• Data supplied:

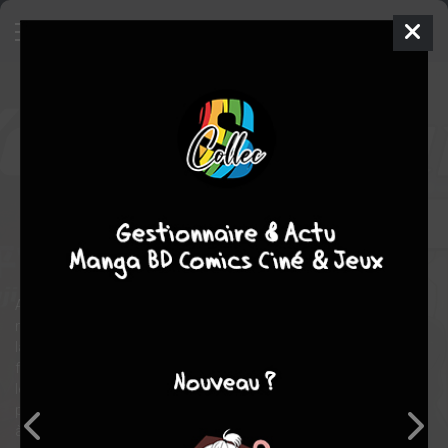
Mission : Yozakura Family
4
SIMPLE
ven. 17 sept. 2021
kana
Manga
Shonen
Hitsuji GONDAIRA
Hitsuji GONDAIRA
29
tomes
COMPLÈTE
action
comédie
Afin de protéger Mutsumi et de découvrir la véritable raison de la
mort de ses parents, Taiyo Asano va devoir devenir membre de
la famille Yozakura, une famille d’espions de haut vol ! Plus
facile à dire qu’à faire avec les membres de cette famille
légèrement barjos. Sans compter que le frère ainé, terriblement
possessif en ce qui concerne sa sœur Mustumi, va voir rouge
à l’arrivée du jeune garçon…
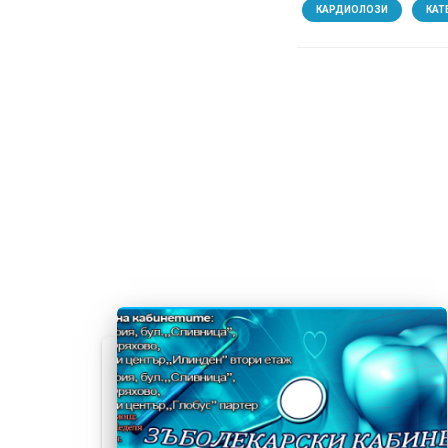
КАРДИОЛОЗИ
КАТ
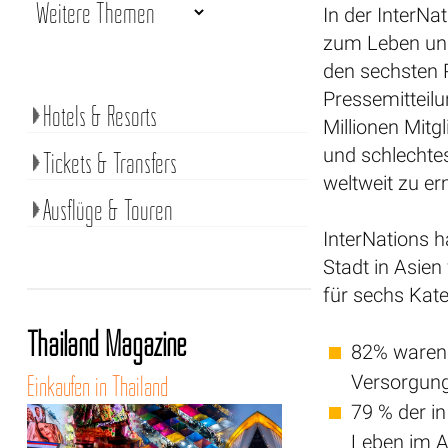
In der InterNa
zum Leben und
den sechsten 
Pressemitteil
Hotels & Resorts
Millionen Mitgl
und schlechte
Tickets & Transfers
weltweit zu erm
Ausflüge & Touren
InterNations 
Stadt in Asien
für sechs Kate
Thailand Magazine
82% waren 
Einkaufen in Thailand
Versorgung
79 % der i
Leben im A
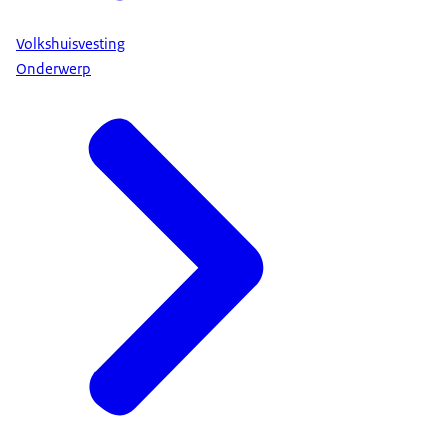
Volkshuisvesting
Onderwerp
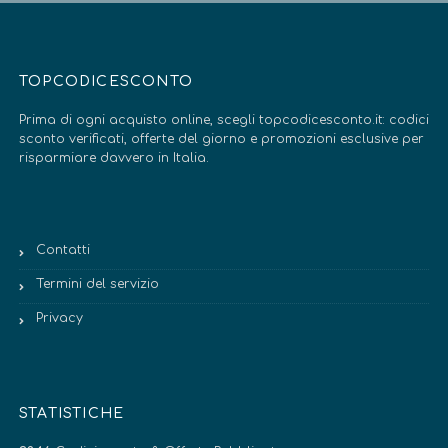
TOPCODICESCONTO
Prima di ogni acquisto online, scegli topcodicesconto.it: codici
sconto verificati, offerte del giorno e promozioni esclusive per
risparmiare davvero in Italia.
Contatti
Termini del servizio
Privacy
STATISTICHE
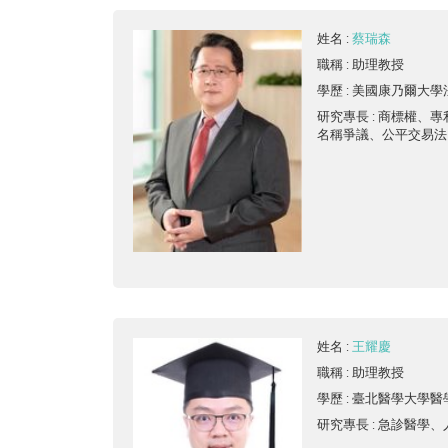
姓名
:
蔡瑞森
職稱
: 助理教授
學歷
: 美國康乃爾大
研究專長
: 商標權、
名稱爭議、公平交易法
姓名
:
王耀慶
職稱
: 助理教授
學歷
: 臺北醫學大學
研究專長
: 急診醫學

• What to produce: All entries need repeating exactly, but without the pictures.

• Written solution:
Mission : Yozakura Family
4
SIMPLE
ven. 17 sept. 2021
kana
Manga
Shonen
Hitsuji GONDAIRA
Hitsuji GONDAIRA
29
tomes
COMPLÈTE
action
comédie
Afin de protéger Mutsumi et de découvrir la véritable raison de la
mort de ses parents, Taiyo Asano va devoir devenir membre de
la famille Yozakura, une famille d’espions de haut vol ! Plus
facile à dire qu’à faire avec les membres de cette famille
légèrement barjos. Sans compter que le frère ainé, terriblement
possessif en ce qui concerne sa sœur Mustumi, va voir rouge
à l’arrivée du jeune garçon…
КАРДИОЛОЗИ
КАТ
In der InterNa
zum Leben und
den sechsten 
Pressemitteil
Hotels & Resorts
Millionen Mitgl
und schlechte
Tickets & Transfers
weltweit zu erm
Ausflüge & Touren
InterNations 
Stadt in Asien
für sechs Kate
Thailand Magazine
82% waren 
Einkaufen in Thailand
Versorgung
79 % der i
Leben im A
Volkshuisvesting
Onderwerp
TOPCODICESCONTO
Prima di ogni acquisto online, scegli topcodicesconto.it: codici
sconto verificati, offerte del giorno e promozioni esclusive per
risparmiare davvero in Italia.
Contatti
Termini del servizio
Privacy
STATISTICHE
姓名
:
蔡瑞森
職稱
: 助理教授
學歷
: 美國康乃爾大
研究專長
: 商標權、
名稱爭議、公平交易法
姓名
:
王耀慶
職稱
: 助理教授
學歷
: 臺北醫學大學
研究專長
: 急診醫學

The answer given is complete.